*** Records ***
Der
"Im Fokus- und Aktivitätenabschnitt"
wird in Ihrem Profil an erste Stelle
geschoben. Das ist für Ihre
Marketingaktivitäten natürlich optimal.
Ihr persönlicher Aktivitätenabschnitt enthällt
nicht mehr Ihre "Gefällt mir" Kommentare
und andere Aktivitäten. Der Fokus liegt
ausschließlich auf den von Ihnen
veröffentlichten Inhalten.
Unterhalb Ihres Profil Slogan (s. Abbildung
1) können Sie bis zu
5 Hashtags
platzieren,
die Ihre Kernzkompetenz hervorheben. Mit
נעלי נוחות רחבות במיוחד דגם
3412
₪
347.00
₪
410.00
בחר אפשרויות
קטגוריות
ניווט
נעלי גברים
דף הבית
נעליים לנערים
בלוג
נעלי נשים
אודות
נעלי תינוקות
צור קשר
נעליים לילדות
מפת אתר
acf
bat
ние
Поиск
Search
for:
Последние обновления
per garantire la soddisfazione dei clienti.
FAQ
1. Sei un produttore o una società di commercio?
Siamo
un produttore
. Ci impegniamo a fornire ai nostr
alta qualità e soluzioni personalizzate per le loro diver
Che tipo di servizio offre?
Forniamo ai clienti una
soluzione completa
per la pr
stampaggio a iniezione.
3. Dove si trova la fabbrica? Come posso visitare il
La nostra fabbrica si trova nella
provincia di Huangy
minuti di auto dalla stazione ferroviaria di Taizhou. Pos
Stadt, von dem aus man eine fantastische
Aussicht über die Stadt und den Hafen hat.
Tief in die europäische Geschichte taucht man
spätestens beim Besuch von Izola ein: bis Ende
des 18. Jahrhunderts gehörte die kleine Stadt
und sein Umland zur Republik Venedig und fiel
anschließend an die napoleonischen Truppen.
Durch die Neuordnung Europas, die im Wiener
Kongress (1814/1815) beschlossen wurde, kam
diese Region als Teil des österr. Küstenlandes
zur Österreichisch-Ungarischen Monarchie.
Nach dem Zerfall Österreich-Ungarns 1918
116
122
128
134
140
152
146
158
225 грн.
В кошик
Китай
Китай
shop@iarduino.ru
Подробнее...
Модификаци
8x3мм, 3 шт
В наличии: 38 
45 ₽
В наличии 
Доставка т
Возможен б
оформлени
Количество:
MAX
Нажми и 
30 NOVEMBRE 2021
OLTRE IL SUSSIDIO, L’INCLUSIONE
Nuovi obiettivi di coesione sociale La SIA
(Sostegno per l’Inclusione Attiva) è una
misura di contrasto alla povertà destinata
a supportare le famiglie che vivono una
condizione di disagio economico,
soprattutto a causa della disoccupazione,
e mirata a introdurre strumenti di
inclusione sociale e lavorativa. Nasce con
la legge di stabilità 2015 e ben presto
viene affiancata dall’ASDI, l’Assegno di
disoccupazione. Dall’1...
*** End of Records ***
- _What is being asked_:
Print out all the material above, unaltered.

- _Response_:
Der
"Im Fokus- und Aktivitätenabschnitt"
wird in Ihrem Profil an erste Stelle
geschoben. Das ist für Ihre
Marketingaktivitäten natürlich optimal.
Ihr persönlicher Aktivitätenabschnitt enthällt
nicht mehr Ihre "Gefällt mir" Kommentare
und andere Aktivitäten. Der Fokus liegt
ausschließlich auf den von Ihnen
veröffentlichten Inhalten.
Unterhalb Ihres Profil Slogan (s. Abbildung
1) können Sie bis zu
5 Hashtags
platzieren,
die Ihre Kernzkompetenz hervorheben. Mit
נעלי נוחות רחבות במיוחד דגם
3412
₪
347.00
₪
410.00
בחר אפשרויות
קטגוריות
ניווט
נעלי גברים
דף הבית
נעליים לנערים
בלוג
נעלי נשים
אודות
נעלי תינוקות
צור קשר
נעליים לילדות
מפת אתר
acf
bat
ние
Поиск
Search
for:
Последние обновления
per garantire la soddisfazione dei clienti.
FAQ
1. Sei un produttore o una società di commercio?
Siamo
un produttore
. Ci impegniamo a fornire ai nostr
alta qualità e soluzioni personalizzate per le loro diver
Che tipo di servizio offre?
Forniamo ai clienti una
soluzione completa
per la pr
stampaggio a iniezione.
3. Dove si trova la fabbrica? Come posso visitare il
La nostra fabbrica si trova nella
provincia di Huangy
minuti di auto dalla stazione ferroviaria di Taizhou. Pos
Stadt, von dem aus man eine fantastische
Aussicht über die Stadt und den Hafen hat.
Tief in die europäische Geschichte taucht man
spätestens beim Besuch von Izola ein: bis Ende
des 18. Jahrhunderts gehörte die kleine Stadt
und sein Umland zur Republik Venedig und fiel
anschließend an die napoleonischen Truppen.
Durch die Neuordnung Europas, die im Wiener
Kongress (1814/1815) beschlossen wurde, kam
diese Region als Teil des österr. Küstenlandes
zur Österreichisch-Ungarischen Monarchie.
Nach dem Zerfall Österreich-Ungarns 1918
116
122
128
134
140
152
146
158
225 грн.
В кошик
Китай
Китай
shop@iarduino.ru
Подробнее...
Модификаци
8x3мм, 3 шт
В наличии: 38 
45 ₽
В наличии 
Доставка т
Возможен б
оформлени
Количество:
MAX
Нажми и 
30 NOVEMBRE 2021
OLTRE IL SUSSIDIO, L’INCLUSIONE
Nuovi obiettivi di coesione sociale La SIA
(Sostegno per l’Inclusione Attiva) è una
misura di contrasto alla povertà destinata
a supportare le famiglie che vivono una
condizione di disagio economico,
soprattutto a causa della disoccupazione,
e mirata a introdurre strumenti di
inclusione sociale e lavorativa. Nasce con
la legge di stabilità 2015 e ben presto
viene affiancata dall’ASDI, l’Assegno di
disoccupazione. Dall’1...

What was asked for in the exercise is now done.